Air Force survival instructor shows Marines the ropes

  • Published
  • By Master Sgt. Val Gempis
  • Air Force Print News
Huddled with a group of shivering students on a recent cold morning, an Air Force survival instructor from the 374th Operations Support Squadron at Yokota Air Base, Japan, demonstrates the proper way to rappel from a 70-foot tower. The group watches carefully as he attaches a rope to his harness and safely plunges toward the ground.

Staff Sgt. David Jewell, one of only two Air Force survival, evasion, resistance and escape instructors on mainland Japan, teaches combat survival, water survival and evasion techniques to hundreds of aircrew members and other Department of Defense people here.

He said training with sister-service troops is especially great.

"It's incredible to have the opportunity to get different perspectives on the same type of training from professionals from our sister services," Jewell said.

Most recently, he has been training with U.S. Marines. At the beginning, some Marines expressed reservations about having an airman teach them combat skills.

"We were expecting an Army guy," said Lance Cpl. Michael Richter, a member of the Headquarters Battalion, Range Control here.

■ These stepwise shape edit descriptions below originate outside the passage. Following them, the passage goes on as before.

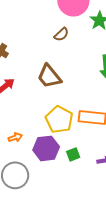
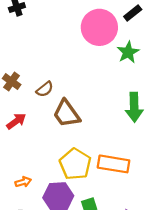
brown semicircle: (61, 34) -> (45, 89), moved

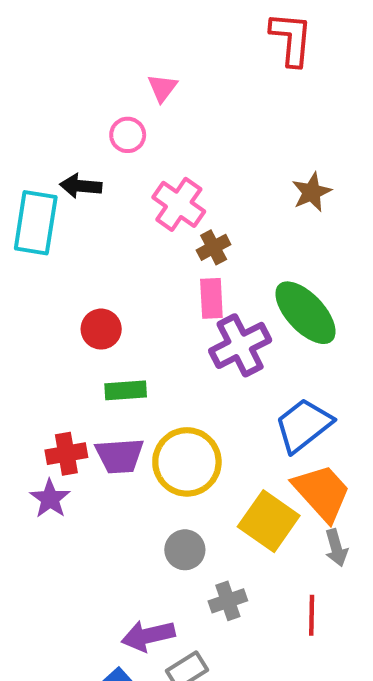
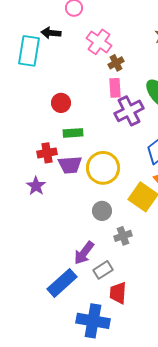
red cross: (66, 454) -> (47, 153), moved
purple arrow: (148, 636) -> (84, 253), turned -40

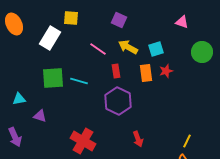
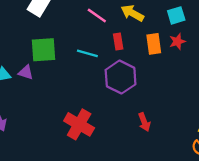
cyan square: (156, 49) -> (176, 15), moved
cyan line: (79, 81) -> (87, 53), moved
purple triangle: (40, 116) -> (26, 72), moved

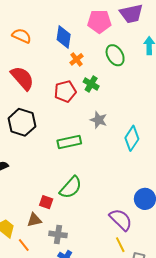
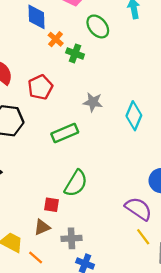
green cross: (91, 84) -> (75, 53), moved
red pentagon: (65, 91) -> (40, 87), moved

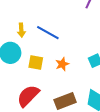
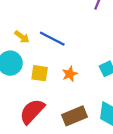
yellow arrow: (21, 30) -> (22, 37), turned -48

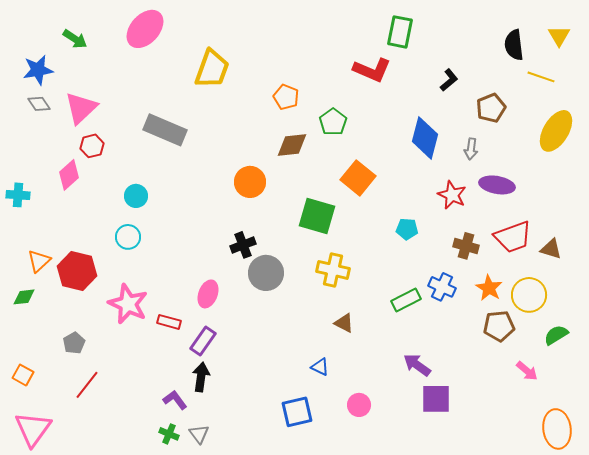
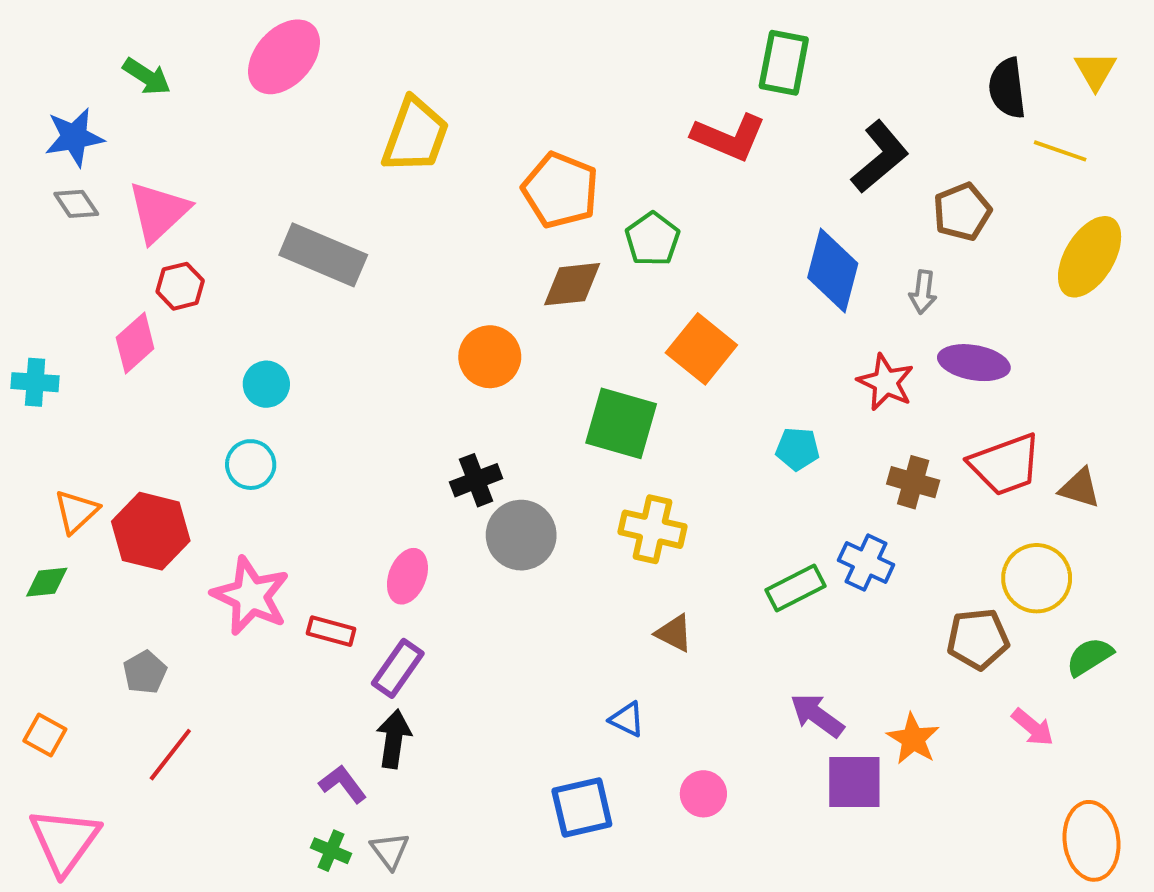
black L-shape: (449, 80) -> (880, 157), size x1.6
orange pentagon: (286, 97) -> (560, 190), size x1.5
orange star: (489, 288) -> (913, 739), moved

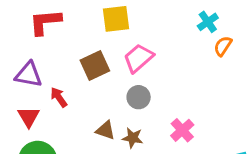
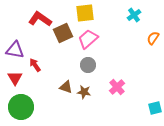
yellow square: (116, 19) -> (85, 13), moved
red L-shape: (45, 22) -> (40, 19), moved, turned 40
orange semicircle: (223, 46) -> (153, 38), moved
brown square: (95, 66) -> (63, 33), moved

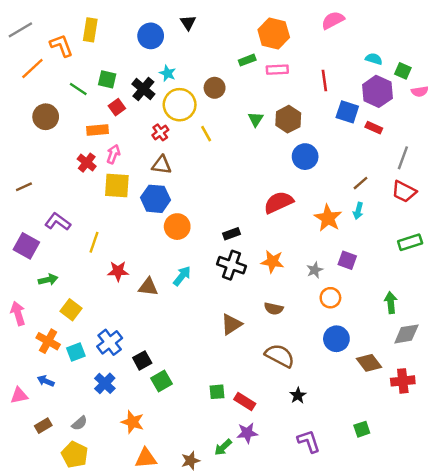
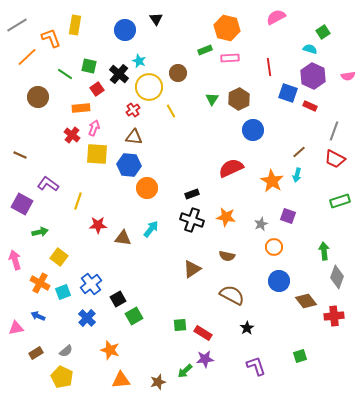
green square: (403, 71) -> (323, 32), moved, turned 32
brown line: (24, 187) -> (20, 155), turned 48
gray diamond: (406, 334) -> (337, 277), turned -60

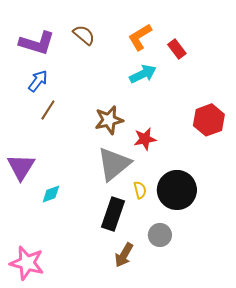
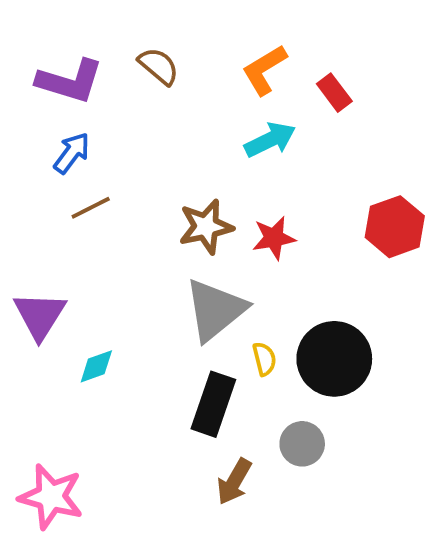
brown line: (48, 110) -> (91, 208), turned 30
red star: (145, 139) -> (274, 238), moved

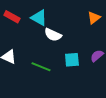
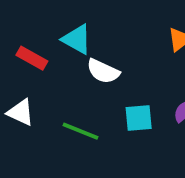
red rectangle: (12, 17) -> (32, 58), moved

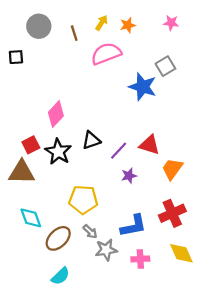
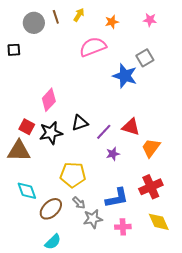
yellow arrow: (102, 23) -> (79, 15), moved
brown line: (74, 33) -> (56, 17), moved
red square: (31, 145) -> (27, 127), turned -35
black star: (58, 152) -> (51, 133), turned 30

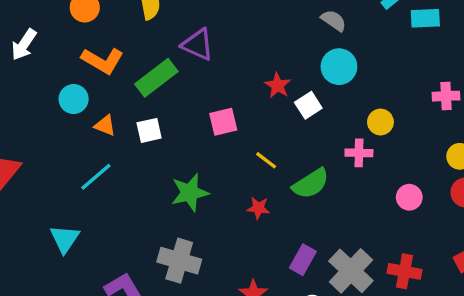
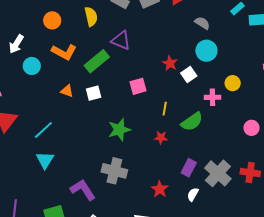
cyan circle: (74, 99) -> (32, 66), moved
pink cross: (359, 153) -> (212, 97), moved
yellow line: (266, 160) -> (165, 109), turned 64
cyan line: (96, 177) -> (43, 130), moved

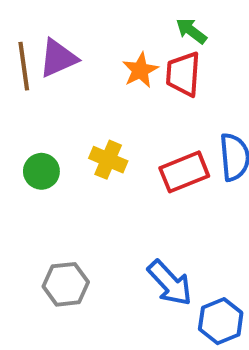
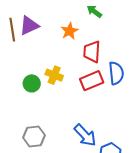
red trapezoid: (183, 74) -> (92, 52), moved
green circle: (41, 171) -> (32, 83), moved

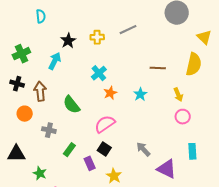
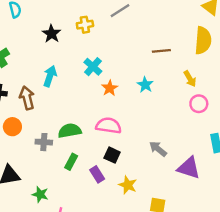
cyan arrow: (55, 61) -> (50, 76), moved
green semicircle: (71, 105) -> (70, 131), moved, turned 126
pink semicircle: (105, 124) -> (109, 126), turned 50

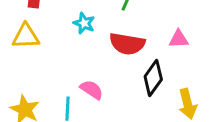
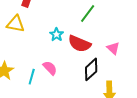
cyan star: (84, 23) -> (57, 35), moved
pink triangle: (179, 39) -> (113, 48), turned 32

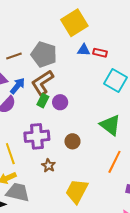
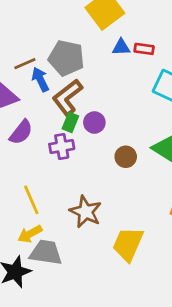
blue arrow: (18, 86) -> (40, 79), moved, turned -60
purple cross: (37, 136) -> (62, 146), moved, size x0.7
brown circle: (72, 141) -> (126, 157), moved
brown star: (48, 165) -> (86, 212), size x1.6

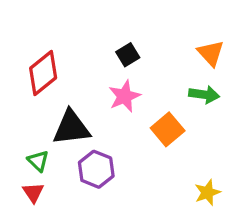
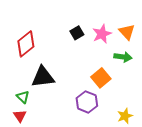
pink star: (124, 96) -> (102, 34), moved
purple hexagon: (96, 169) -> (87, 102), moved

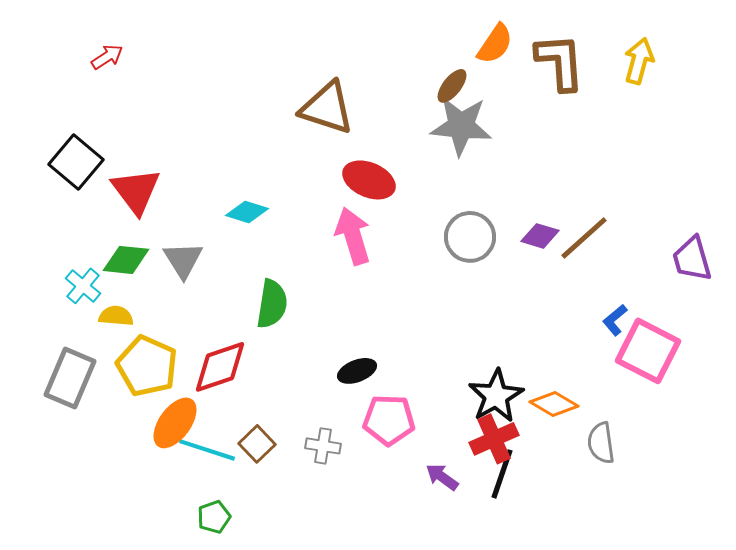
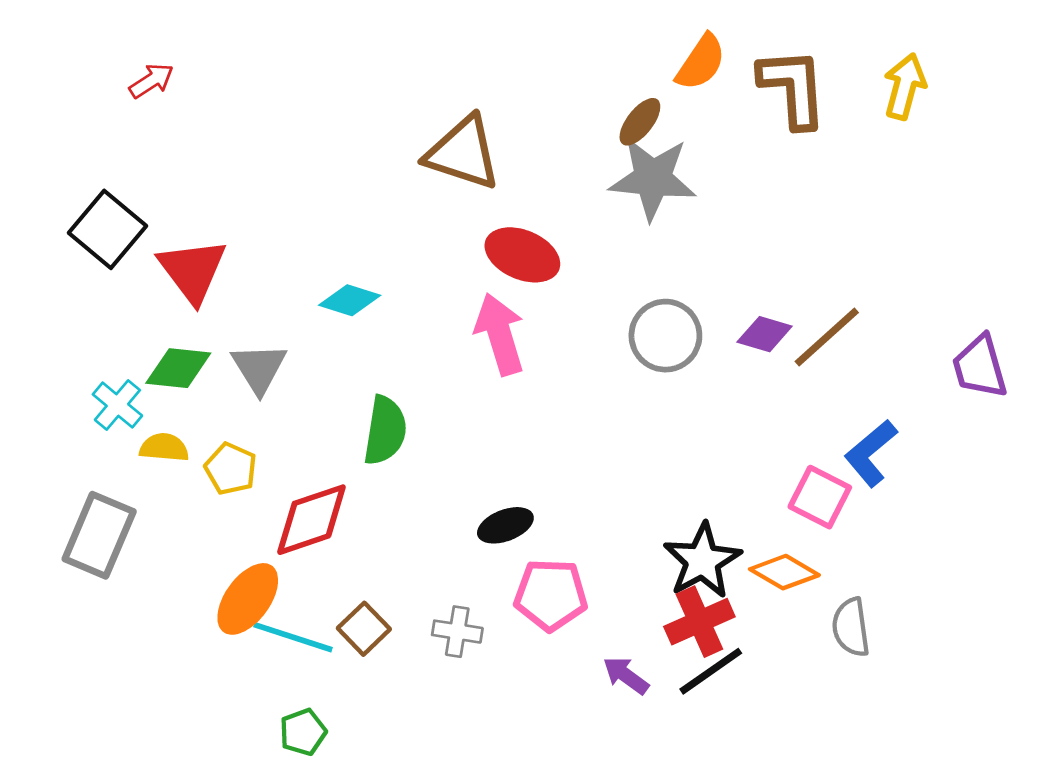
blue L-shape: (615, 320) -> (871, 453), size x1.5
pink square: (648, 351) -> (820, 497), moved, size x0.7
yellow pentagon: (147, 366) -> (231, 469), moved, size x0.6
black line: (502, 474) -> (711, 671), turned 36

But he said Jewell quickly impressed them with his professionalism and teaching skills.

"He's very experienced and can easily relate to his students," Richter said. "He definitely knows his stuff."

Jewell said communication is the key. Although the airman and the Marines have one common goal, their terminology might be different. Standardization of equipment and safety items is very important.

"We keep it simple and safe," he said.

With the majestic Mount Fuji in the background, the group honed their skills descending from the 70-foot tower. They familiarized themselves with how to correctly use ropes, harnesses, figure eight devices, helmets and gloves. In the afternoon, they took turns rappelling from a UH-60 Blackhawk helicopter.